How about you get both?
The dichotomy is a false one. People believe they can't have both
because init systems have never been done right so far, and always
forced them to choose between one and the other. This is what
I'm aiming to change. No less.


> But one trick that the desktop vendors are doing, and I suspect
> SystemD are copying, is to "fake" a fast boot. By prioritising
> certain bits, you get the illusion of a fast boot


Yes. I have no idea how Windows does it, or how other OSes do it,
but systemd sacrifices a lot of reliability to gain a little speed
by starting services before their dependencies are ready. Start
your services before the loggers are ready to log!

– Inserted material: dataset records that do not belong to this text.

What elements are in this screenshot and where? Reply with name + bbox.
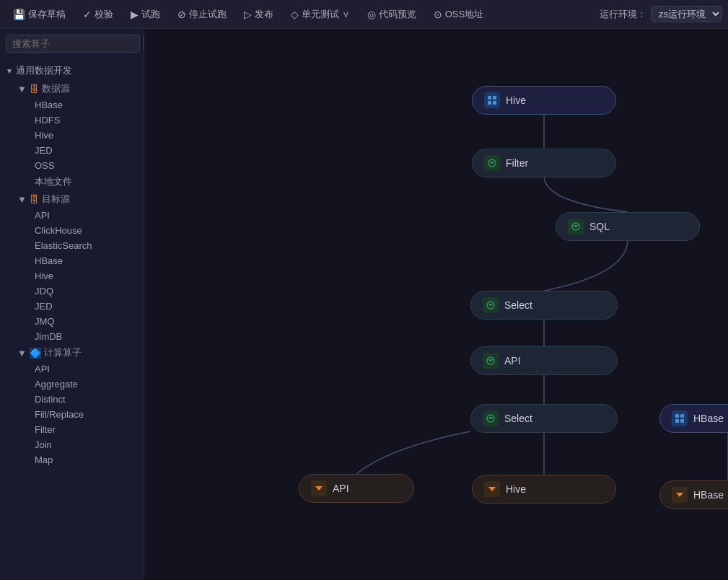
sidebar-item-hive[interactable]: Hive: [12, 128, 144, 143]
sidebar-item-join[interactable]: Join: [12, 437, 144, 452]
hive1-label: Hive: [506, 95, 526, 106]
sql1-label: SQL: [589, 221, 610, 232]
sidebar-item-hdfs[interactable]: HDFS: [12, 113, 144, 128]
sidebar-subgroup-compute: ▼ 🔷 计算算子 API Aggregate Distinct Fill/Rep…: [0, 344, 144, 467]
chevron-down-icon: ▼: [17, 348, 27, 359]
targetsource-items: API ClickHouse ElasticSearch HBase Hive …: [12, 208, 144, 344]
search-bar: 🔍: [0, 29, 144, 58]
sidebar-item-fillreplace[interactable]: Fill/Replace: [12, 407, 144, 422]
sidebar-item-clickhouse[interactable]: ClickHouse: [12, 223, 144, 238]
env-selector: 运行环境： zs运行环境: [600, 6, 722, 22]
select2-label: Select: [504, 413, 532, 424]
filter1-icon: [484, 155, 500, 171]
sidebar-group-general[interactable]: ▼ 通用数据开发: [0, 61, 144, 80]
hbase1-label: HBase: [693, 413, 724, 424]
api2-label: API: [333, 483, 349, 494]
select1-icon: [483, 297, 499, 313]
sidebar: 🔍 ▼ 通用数据开发 ▼ 🗄 数据源 HBase HDFS Hive JE: [0, 29, 144, 580]
node-select2[interactable]: Select: [470, 404, 618, 433]
unit-test-button[interactable]: ◇ 单元测试 ∨: [284, 5, 357, 24]
svg-rect-9: [675, 414, 679, 418]
sidebar-group-label: 通用数据开发: [16, 64, 72, 77]
node-api2[interactable]: API: [299, 474, 414, 503]
database-icon: 🗄: [30, 84, 39, 95]
sidebar-tree: ▼ 通用数据开发 ▼ 🗄 数据源 HBase HDFS Hive JED OSS…: [0, 58, 144, 580]
compute-items: API Aggregate Distinct Fill/Replace Filt…: [12, 361, 144, 467]
chevron-down-icon: ▼: [6, 67, 13, 75]
chevron-down-icon: ▼: [17, 194, 27, 205]
publish-button[interactable]: ▷ 发布: [237, 5, 281, 24]
sidebar-subgroup-targetsource-label[interactable]: ▼ 🗄 目标源: [12, 190, 144, 208]
node-filter1[interactable]: Filter: [472, 149, 616, 177]
sql1-icon: [568, 219, 584, 234]
api2-icon: [311, 480, 327, 496]
env-select[interactable]: zs运行环境: [651, 6, 722, 22]
target-icon: 🗄: [30, 194, 39, 205]
chevron-down-icon: ▼: [17, 84, 27, 95]
sidebar-item-oss[interactable]: OSS: [12, 158, 144, 173]
node-hbase2[interactable]: HBase: [659, 480, 728, 509]
eye-icon: ◎: [367, 9, 376, 20]
canvas-area: Hive Filter SQL: [144, 29, 728, 580]
node-api1[interactable]: API: [470, 346, 618, 375]
sidebar-item-aggregate[interactable]: Aggregate: [12, 377, 144, 392]
node-select1[interactable]: Select: [470, 291, 618, 320]
api1-icon: [483, 353, 499, 369]
hive2-label: Hive: [506, 483, 526, 495]
canvas-connectors: [144, 29, 728, 580]
env-label: 运行环境：: [600, 8, 646, 21]
toolbar: 💾 保存草稿 ✓ 校验 ▶ 试跑 ⊘ 停止试跑 ▷ 发布 ◇ 单元测试 ∨ ◎ …: [0, 0, 728, 29]
select1-label: Select: [504, 299, 532, 311]
svg-rect-10: [680, 414, 684, 418]
sidebar-item-api[interactable]: API: [12, 208, 144, 223]
svg-rect-0: [488, 96, 491, 100]
node-hive1[interactable]: Hive: [472, 86, 616, 115]
validate-button[interactable]: ✓ 校验: [76, 5, 120, 24]
sidebar-item-elasticsearch[interactable]: ElasticSearch: [12, 238, 144, 253]
save-icon: 💾: [13, 9, 25, 20]
sidebar-item-localfile[interactable]: 本地文件: [12, 173, 144, 190]
compute-icon: 🔷: [30, 348, 41, 359]
diamond-icon: ◇: [291, 9, 299, 20]
select2-icon: [483, 410, 499, 426]
sidebar-item-jed2[interactable]: JED: [12, 299, 144, 314]
main-area: 🔍 ▼ 通用数据开发 ▼ 🗄 数据源 HBase HDFS Hive JE: [0, 29, 728, 580]
search-input[interactable]: [6, 35, 140, 53]
sidebar-item-hbase2[interactable]: HBase: [12, 253, 144, 268]
sidebar-item-jed[interactable]: JED: [12, 143, 144, 158]
stop-trial-button[interactable]: ⊘ 停止试跑: [170, 5, 234, 24]
svg-rect-3: [493, 101, 496, 105]
sidebar-item-hbase[interactable]: HBase: [12, 97, 144, 113]
hive2-icon: [484, 481, 500, 497]
play-icon: ▶: [131, 9, 139, 20]
svg-rect-1: [493, 96, 496, 100]
check-icon: ✓: [83, 9, 92, 20]
sidebar-item-jmq[interactable]: JMQ: [12, 314, 144, 329]
code-preview-button[interactable]: ◎ 代码预览: [360, 5, 424, 24]
sidebar-subgroup-datasource-label[interactable]: ▼ 🗄 数据源: [12, 80, 144, 97]
datasource-items: HBase HDFS Hive JED OSS 本地文件: [12, 97, 144, 190]
sidebar-item-map[interactable]: Map: [12, 452, 144, 467]
publish-icon: ▷: [244, 9, 252, 20]
sidebar-item-jdq[interactable]: JDQ: [12, 284, 144, 299]
trial-run-button[interactable]: ▶ 试跑: [123, 5, 167, 24]
sidebar-item-filter[interactable]: Filter: [12, 422, 144, 437]
save-draft-button[interactable]: 💾 保存草稿: [6, 5, 73, 24]
api1-label: API: [504, 355, 521, 366]
sidebar-item-hive2[interactable]: Hive: [12, 268, 144, 284]
svg-rect-11: [675, 419, 679, 423]
hbase2-label: HBase: [693, 489, 724, 501]
sidebar-item-jimdb[interactable]: JimDB: [12, 329, 144, 344]
sidebar-item-distinct[interactable]: Distinct: [12, 392, 144, 407]
hbase1-icon: [672, 410, 688, 426]
node-sql1[interactable]: SQL: [556, 212, 700, 241]
node-hbase1[interactable]: HBase: [659, 404, 728, 433]
svg-rect-12: [680, 419, 684, 423]
node-hive2[interactable]: Hive: [472, 475, 616, 504]
hbase2-icon: [672, 487, 688, 503]
oss-addr-button[interactable]: ⊙ OSS地址: [426, 5, 491, 24]
sidebar-subgroup-datasource: ▼ 🗄 数据源 HBase HDFS Hive JED OSS 本地文件: [0, 80, 144, 190]
stop-icon: ⊘: [177, 9, 186, 20]
sidebar-subgroup-compute-label[interactable]: ▼ 🔷 计算算子: [12, 344, 144, 361]
sidebar-item-compute-api[interactable]: API: [12, 361, 144, 377]
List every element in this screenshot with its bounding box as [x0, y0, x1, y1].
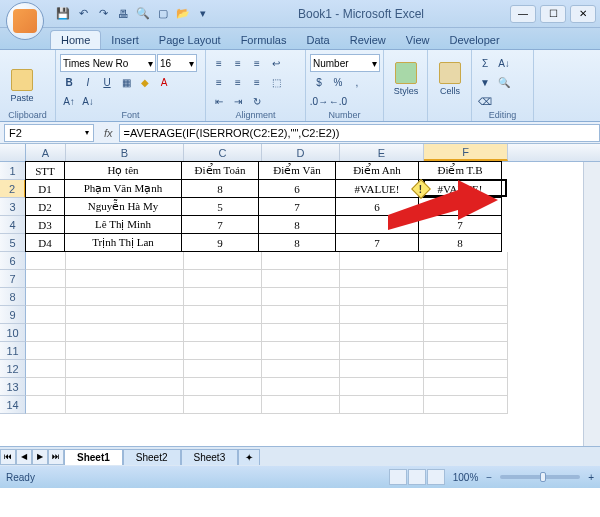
row-header-4[interactable]: 4: [0, 216, 26, 234]
cell-F6[interactable]: [424, 252, 508, 270]
cell-B9[interactable]: [66, 306, 184, 324]
cell-B5[interactable]: Trịnh Thị Lan: [64, 233, 182, 252]
cell-F12[interactable]: [424, 360, 508, 378]
column-header-A[interactable]: A: [26, 144, 66, 161]
row-header-9[interactable]: 9: [0, 306, 26, 324]
column-header-C[interactable]: C: [184, 144, 262, 161]
align-center-button[interactable]: ≡: [229, 73, 247, 91]
indent-inc-button[interactable]: ⇥: [229, 92, 247, 110]
cell-E1[interactable]: Điểm Anh: [335, 161, 419, 180]
name-box[interactable]: F2▾: [4, 124, 94, 142]
fill-color-button[interactable]: ◆: [136, 73, 154, 91]
cell-C11[interactable]: [184, 342, 262, 360]
row-header-1[interactable]: 1: [0, 162, 26, 180]
align-top-button[interactable]: ≡: [210, 54, 228, 72]
align-bottom-button[interactable]: ≡: [248, 54, 266, 72]
zoom-out-button[interactable]: −: [486, 472, 492, 483]
bold-button[interactable]: B: [60, 73, 78, 91]
row-header-7[interactable]: 7: [0, 270, 26, 288]
cell-E12[interactable]: [340, 360, 424, 378]
cell-E10[interactable]: [340, 324, 424, 342]
sheet-tab-2[interactable]: Sheet2: [123, 449, 181, 465]
cell-A10[interactable]: [26, 324, 66, 342]
column-header-B[interactable]: B: [66, 144, 184, 161]
redo-icon[interactable]: ↷: [94, 5, 112, 23]
tab-formulas[interactable]: Formulas: [231, 31, 297, 49]
row-header-2[interactable]: 2: [0, 180, 26, 198]
close-button[interactable]: ✕: [570, 5, 596, 23]
cell-D7[interactable]: [262, 270, 340, 288]
font-name-combo[interactable]: Times New Ro▾: [60, 54, 156, 72]
tab-view[interactable]: View: [396, 31, 440, 49]
cell-D2[interactable]: 6: [258, 179, 336, 198]
cell-B10[interactable]: [66, 324, 184, 342]
cell-D5[interactable]: 8: [258, 233, 336, 252]
cell-C12[interactable]: [184, 360, 262, 378]
vertical-scrollbar[interactable]: [583, 162, 600, 446]
font-color-button[interactable]: A: [155, 73, 173, 91]
quickprint-icon[interactable]: 🖶: [114, 5, 132, 23]
row-header-12[interactable]: 12: [0, 360, 26, 378]
cell-F11[interactable]: [424, 342, 508, 360]
paste-button[interactable]: Paste: [4, 59, 40, 113]
cell-C5[interactable]: 9: [181, 233, 259, 252]
cell-C3[interactable]: 5: [181, 197, 259, 216]
sheet-tab-1[interactable]: Sheet1: [64, 449, 123, 465]
cell-F13[interactable]: [424, 378, 508, 396]
preview-icon[interactable]: 🔍: [134, 5, 152, 23]
sheet-nav-first[interactable]: ⏮: [0, 449, 16, 465]
percent-button[interactable]: %: [329, 73, 347, 91]
cell-B6[interactable]: [66, 252, 184, 270]
styles-button[interactable]: Styles: [388, 52, 424, 106]
formula-input[interactable]: =AVERAGE(IF(ISERROR(C2:E2),"",C2:E2)): [119, 124, 600, 142]
select-all-corner[interactable]: [0, 144, 26, 161]
cell-D12[interactable]: [262, 360, 340, 378]
cell-F7[interactable]: [424, 270, 508, 288]
zoom-level[interactable]: 100%: [453, 472, 479, 483]
row-header-10[interactable]: 10: [0, 324, 26, 342]
cell-C2[interactable]: 8: [181, 179, 259, 198]
fill-button[interactable]: ▼: [476, 73, 494, 91]
cell-E6[interactable]: [340, 252, 424, 270]
underline-button[interactable]: U: [98, 73, 116, 91]
cell-D3[interactable]: 7: [258, 197, 336, 216]
minimize-button[interactable]: —: [510, 5, 536, 23]
column-header-D[interactable]: D: [262, 144, 340, 161]
zoom-slider[interactable]: [500, 475, 580, 479]
cell-A1[interactable]: STT: [25, 161, 65, 180]
cell-D4[interactable]: 8: [258, 215, 336, 234]
view-layout-button[interactable]: [408, 469, 426, 485]
sheet-tab-3[interactable]: Sheet3: [181, 449, 239, 465]
column-header-F[interactable]: F: [424, 144, 508, 161]
sheet-nav-last[interactable]: ⏭: [48, 449, 64, 465]
shrink-font-button[interactable]: A↓: [79, 92, 97, 110]
find-button[interactable]: 🔍: [495, 73, 513, 91]
align-left-button[interactable]: ≡: [210, 73, 228, 91]
cell-C9[interactable]: [184, 306, 262, 324]
sheet-nav-prev[interactable]: ◀: [16, 449, 32, 465]
inc-decimal-button[interactable]: .0→: [310, 92, 328, 110]
cell-D1[interactable]: Điểm Văn: [258, 161, 336, 180]
row-header-14[interactable]: 14: [0, 396, 26, 414]
grow-font-button[interactable]: A↑: [60, 92, 78, 110]
maximize-button[interactable]: ☐: [540, 5, 566, 23]
cell-F10[interactable]: [424, 324, 508, 342]
new-sheet-button[interactable]: ✦: [238, 449, 260, 465]
new-icon[interactable]: ▢: [154, 5, 172, 23]
column-header-E[interactable]: E: [340, 144, 424, 161]
cell-D6[interactable]: [262, 252, 340, 270]
cell-C4[interactable]: 7: [181, 215, 259, 234]
cell-C1[interactable]: Điểm Toán: [181, 161, 259, 180]
open-icon[interactable]: 📂: [174, 5, 192, 23]
border-button[interactable]: ▦: [117, 73, 135, 91]
cell-D14[interactable]: [262, 396, 340, 414]
cell-B1[interactable]: Họ tên: [64, 161, 182, 180]
cell-D13[interactable]: [262, 378, 340, 396]
cells-area[interactable]: STTHọ tênĐiểm ToánĐiểm VănĐiểm AnhĐiểm T…: [26, 162, 600, 414]
italic-button[interactable]: I: [79, 73, 97, 91]
cell-E11[interactable]: [340, 342, 424, 360]
view-break-button[interactable]: [427, 469, 445, 485]
cell-B14[interactable]: [66, 396, 184, 414]
row-header-13[interactable]: 13: [0, 378, 26, 396]
cell-B2[interactable]: Phạm Văn Mạnh: [64, 179, 182, 198]
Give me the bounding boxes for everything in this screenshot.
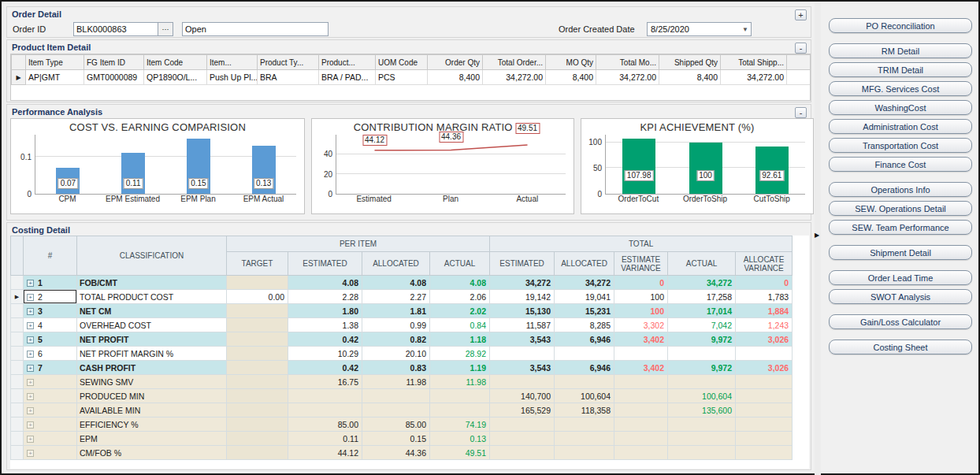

Who cares if
something goes wrong and you have no logs to analyze to understand
what happened?

This is definitely not what s6-rc is doing - on the contrary.
s6-rc does not cheat: when it says that a service is up, it is
really up - no stuff that keeps loading in the background,
unless the author of the service designed it so.

As I wrote one year ago at
https://forums.gentoo.org/viewtopic-t-994548-postdays-0-postorder-asc-start-25.html#7581522
you gain speed by doing two things:

- eliminating times when the processor is doing nothing
- eliminating times when the processor is doing unnecessary work

The former is what parallelism accomplishes. This is where s6-rc
wins over sysv-rc or OpenRC. (Yes, I'm aware that OpenRC has a
"rc_parallel" option. It is not reliable; it uses ugly, ugly hacks
to make it appear to work. Don't use it.)
The latter is what simplicity accomplishes. This is where s6-rc
wins over systemd - and over basically anything else than starting
your services by hand with zero overhead.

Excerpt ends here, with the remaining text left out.